__Goal of the exercise__.
Word for word, restate every record, though not the pictures.

__Given records__.
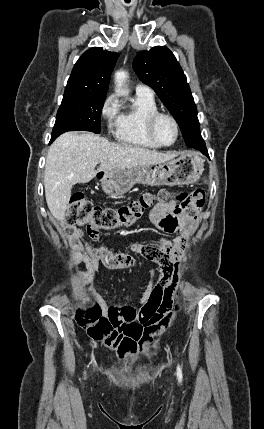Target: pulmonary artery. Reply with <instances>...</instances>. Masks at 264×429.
<instances>
[{
    "instance_id": "pulmonary-artery-1",
    "label": "pulmonary artery",
    "mask_w": 264,
    "mask_h": 429,
    "mask_svg": "<svg viewBox=\"0 0 264 429\" xmlns=\"http://www.w3.org/2000/svg\"><path fill=\"white\" fill-rule=\"evenodd\" d=\"M135 91H136V94L152 95L153 96L152 89L143 83H138L135 87Z\"/></svg>"
}]
</instances>
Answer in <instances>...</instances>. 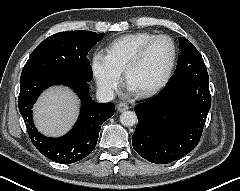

__Exercise answer__.
Target: pulmonary artery. Reply with <instances>...</instances>. Masks at 264×429.
<instances>
[{
    "instance_id": "pulmonary-artery-1",
    "label": "pulmonary artery",
    "mask_w": 264,
    "mask_h": 429,
    "mask_svg": "<svg viewBox=\"0 0 264 429\" xmlns=\"http://www.w3.org/2000/svg\"><path fill=\"white\" fill-rule=\"evenodd\" d=\"M135 91H136V94L152 95L153 96L152 89L143 83H138L135 87Z\"/></svg>"
}]
</instances>
Answer in <instances>...</instances>. 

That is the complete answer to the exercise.